TO DO
Would you copy out, exactly as written, each line from the one containing "Erityistarkastuskertomuksen" to the end of the records below?

________

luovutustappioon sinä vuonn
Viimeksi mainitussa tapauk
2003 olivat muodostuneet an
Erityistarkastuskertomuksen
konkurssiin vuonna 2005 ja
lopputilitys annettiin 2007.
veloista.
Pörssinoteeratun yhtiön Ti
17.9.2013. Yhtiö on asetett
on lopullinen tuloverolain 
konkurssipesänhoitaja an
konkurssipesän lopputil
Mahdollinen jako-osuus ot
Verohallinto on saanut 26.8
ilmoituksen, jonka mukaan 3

________

SOLUTION FOR THIS EXERCISE
Erityistarkastuskertomuksen
konkurssiin vuonna 2005 ja
lopputilitys annettiin 2007.
veloista.
Pörssinoteeratun yhtiön Ti
17.9.2013. Yhtiö on asetett
on lopullinen tuloverolain 
konkurssipesänhoitaja an
konkurssipesän lopputil
Mahdollinen jako-osuus ot
Verohallinto on saanut 26.8
ilmoituksen, jonka mukaan 3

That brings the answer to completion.